Mnemonic: we used iloc to select rows/cols based on integer location and we use loc to select rows/cols based on name location.

P.S. You can reset the data frame using df.reset_index(inplace=True).

Saving

Pandas can write to a wide range of file types, including:

Command	Saved As…
`df.to_csv(<path>)`	CSV file. But note the options to change `sep` (default is `','`) and to suppress index output (`index=False`).
`df.to_excel(<path>)`	XLSX file. But note the options to specify a `sheet_name`, `na_rep`, and so on, as well as to suppress the index (`index=False`).
`df.to_parquet(<path>)`	Directly usable by many languages. Requires `pyarrow` to be installed to access the options.
`df.to_latex(<path>))`	Write a LaTeX-formatted table to a file. Display requires booktabs. Could do copy+paste with `print(df.to_latex())`.
`df.to_markdown(<path>)`	Write a Markdown-formatted table to a file. Requires tabulate. Could do copy+paste with `print(df.to_markdown())`.
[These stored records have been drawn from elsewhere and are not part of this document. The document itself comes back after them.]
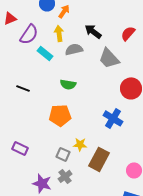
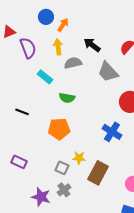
purple semicircle: (29, 34) -> (28, 48), turned -55
cyan rectangle: (45, 53) -> (45, 77), moved
black line: (23, 88) -> (22, 112), moved

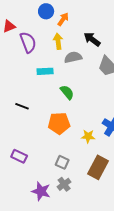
cyan rectangle: (45, 77) -> (45, 71), turned -42
green semicircle: (67, 98) -> (67, 92), turned -140
yellow star: (79, 158) -> (88, 136), moved

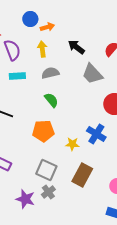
orange arrow: (63, 19) -> (47, 27), turned 40
gray semicircle: (73, 57) -> (50, 73), moved
cyan rectangle: (45, 71) -> (17, 76), moved
gray square: (62, 162) -> (46, 170), size x1.5

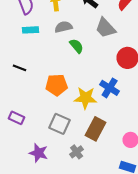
green semicircle: (51, 100) -> (77, 46), moved
yellow star: (72, 144) -> (86, 98), size x1.6
gray cross: (48, 192) -> (77, 152), moved

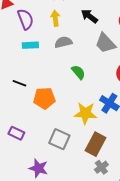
green semicircle: (77, 46) -> (78, 72), moved
orange pentagon: (57, 85) -> (44, 98), moved
gray cross: (77, 152) -> (101, 167), moved

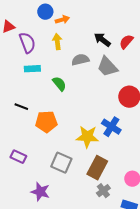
black arrow: (89, 16) -> (102, 40), moved
gray semicircle: (63, 42) -> (80, 60), moved
green semicircle: (78, 72) -> (59, 84), moved

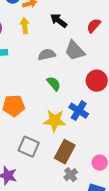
black arrow: (102, 40) -> (59, 21), moved
gray semicircle: (80, 60) -> (47, 55), moved
green semicircle: (59, 84) -> (54, 84), moved

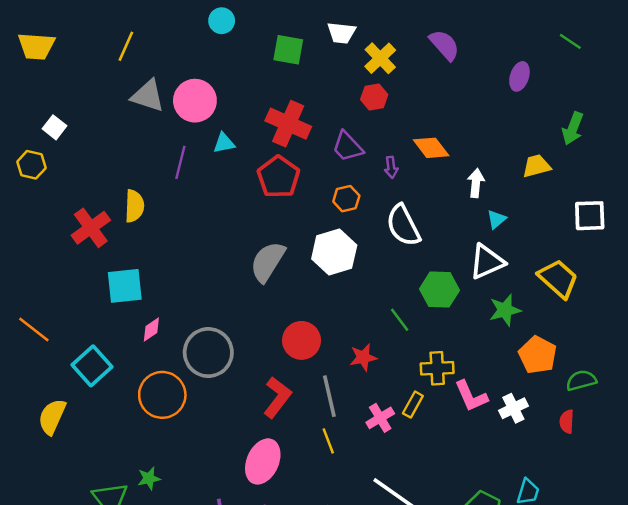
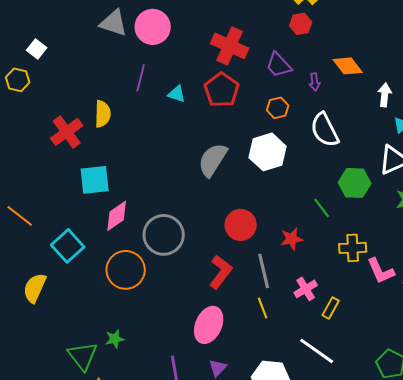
cyan triangle: (224, 143) -> (177, 94), moved, turned 30
pink diamond: (151, 330) -> (117, 216), size x1.5
yellow rectangle: (413, 405) -> (331, 308), moved

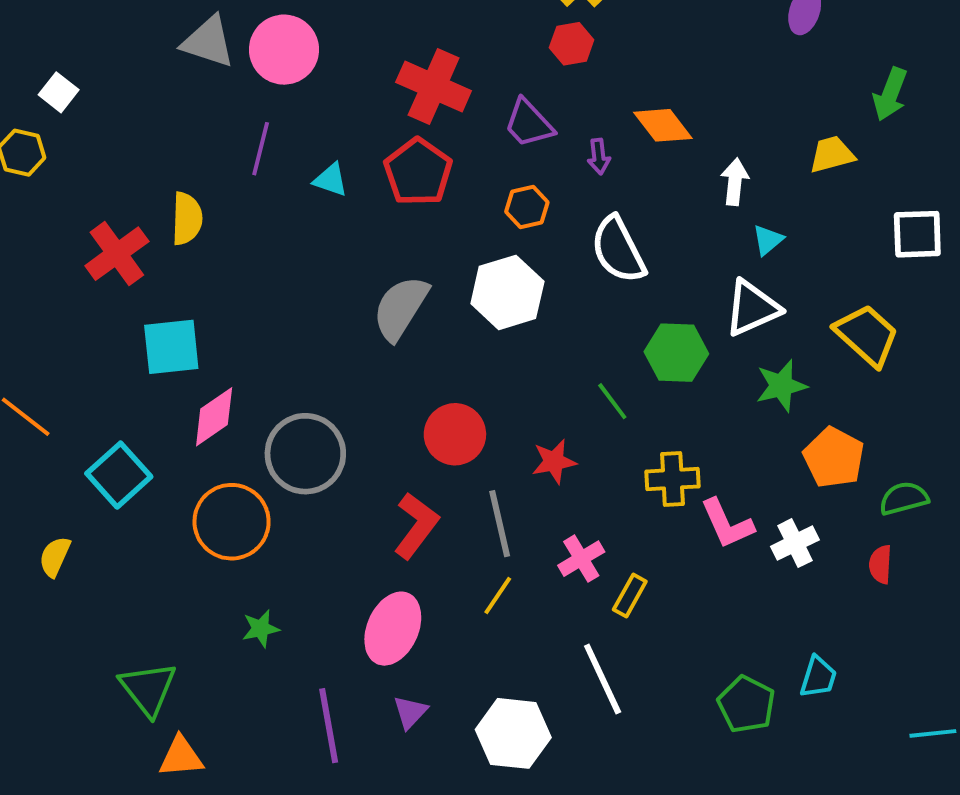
yellow semicircle: (35, 288) -> (55, 557), size x0.7
yellow line: (263, 308) -> (498, 596), turned 55
green star: (115, 339) -> (261, 629), moved
white line: (317, 351) -> (603, 679), turned 30

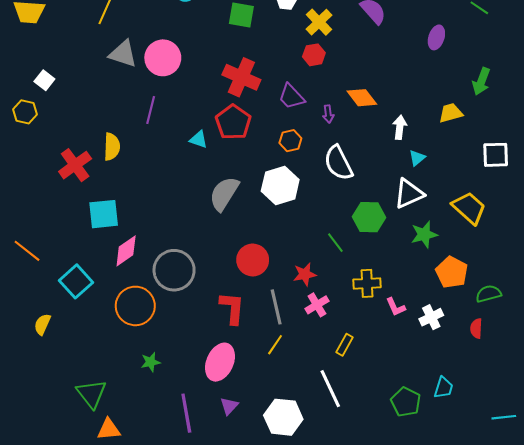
cyan triangle: (331, 180) -> (199, 140), moved
pink L-shape: (727, 524) -> (396, 307), size x0.7
red L-shape: (416, 526) -> (232, 308), turned -32
pink cross: (581, 559) -> (317, 305), moved

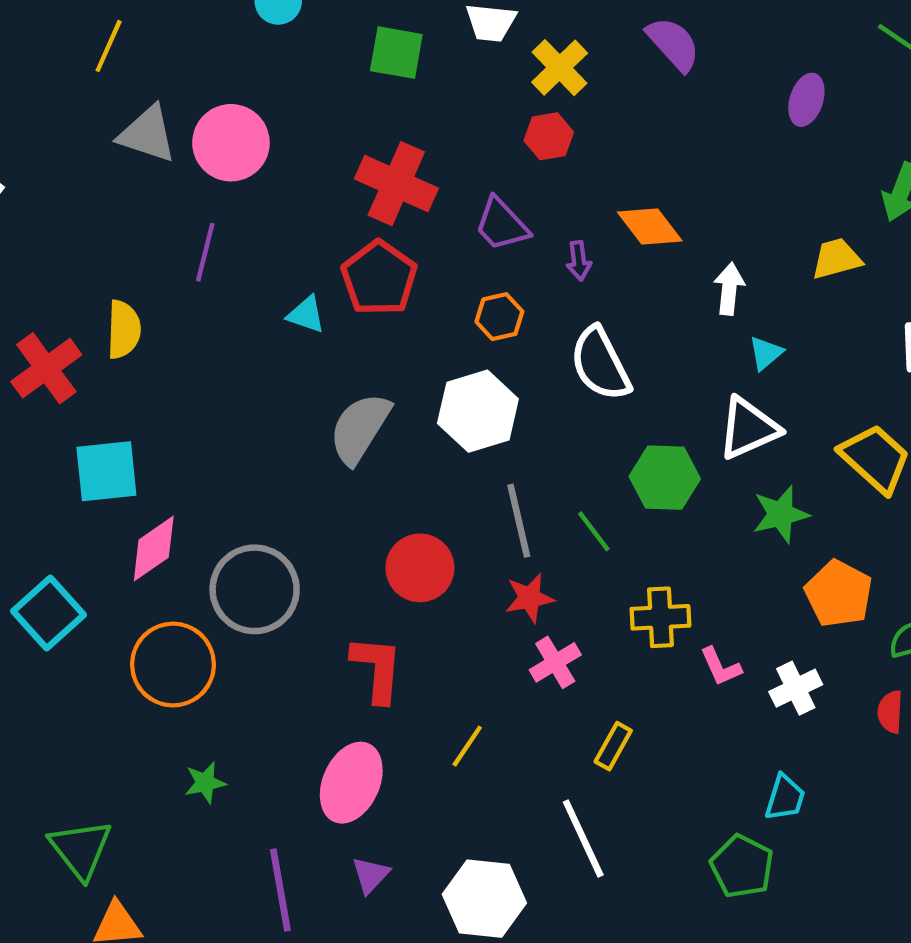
gray line: (276, 307) -> (519, 521), moved
cyan trapezoid: (444, 388) -> (785, 798), moved

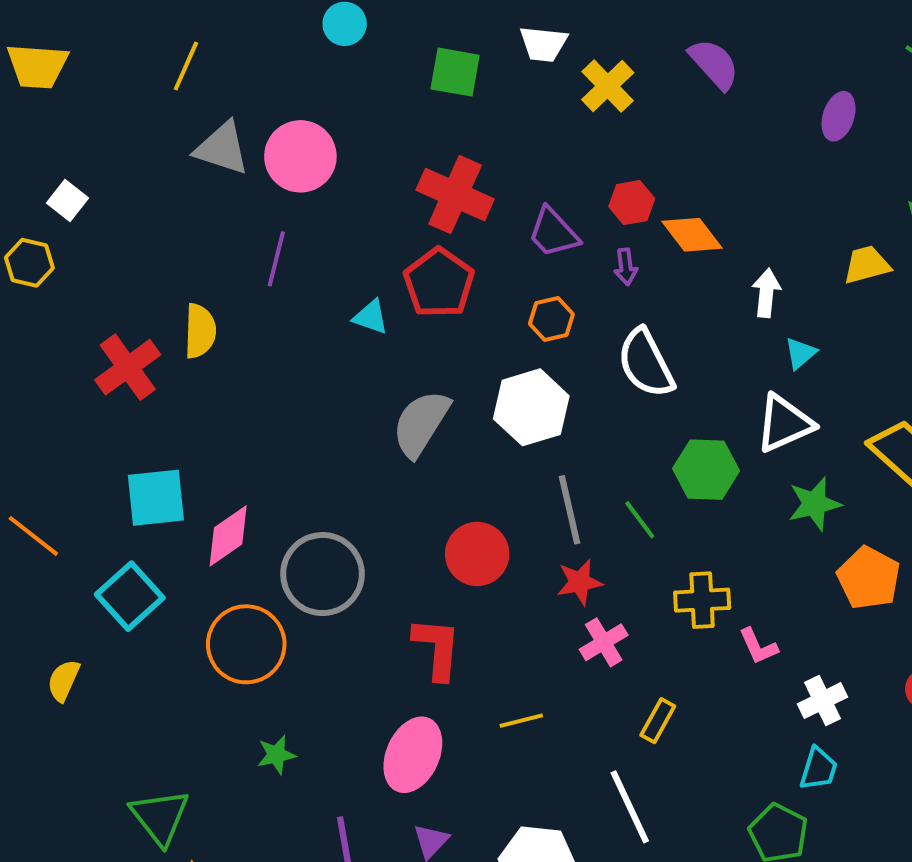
red hexagon: (549, 136) -> (632, 203), moved
cyan square: (106, 471) -> (156, 498), moved
white cross: (796, 688) -> (823, 701), moved
yellow line: (467, 746) -> (521, 721), turned 42

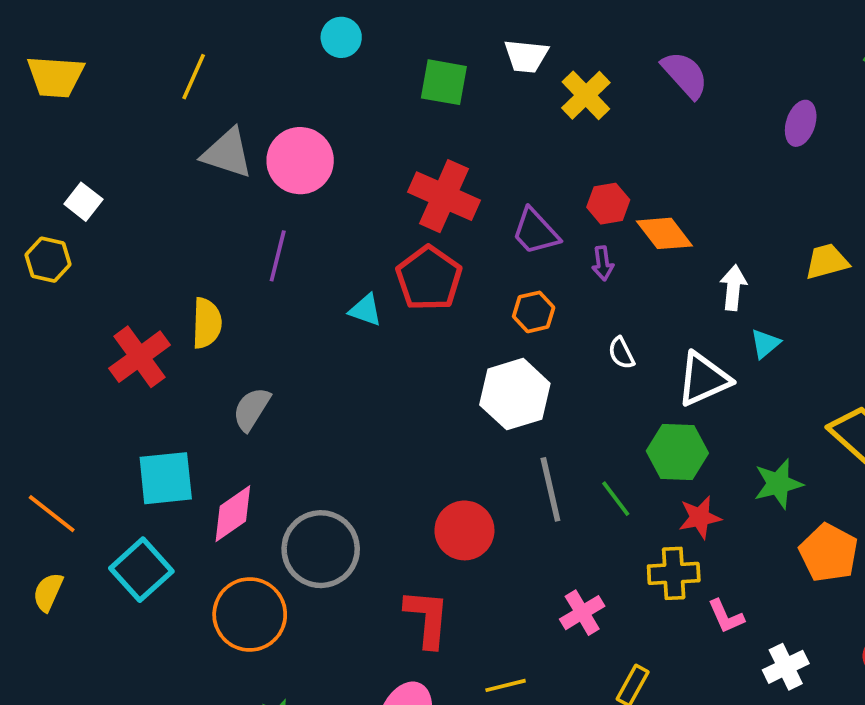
white semicircle: (646, 363) -> (621, 353), size x0.5
gray semicircle: (421, 423) -> (252, 409), moved, size x0.7
white triangle: (784, 423) -> (704, 379), moved
red star: (580, 582) -> (700, 517), moved
yellow semicircle: (63, 680) -> (48, 592), moved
In most cases compression is detected automatically (e.g. df.to_csv('file.csv.gz')) but you can also specify it (e.g. df.to_csv('file.csv.gz', compression='gzip')).¹

‘Shallow’ Copies

More subtly, operations on a Series or Data Frame return a shallow copy, which is like a ‘view’ in a database…

The original is unchanged unless you specify inplace=True (where supported).
Attempts to change a subset of the data frame will often trigger a SettingWithCopyWarning warning.

If you need a full copy then use the copy() method (e.g. df.copy() or df.Series.copy()).

Result!

Now you can do all of your analysis quickly in Python but send your manager a well-formatted Excel spreadsheet and pretend it took you ages…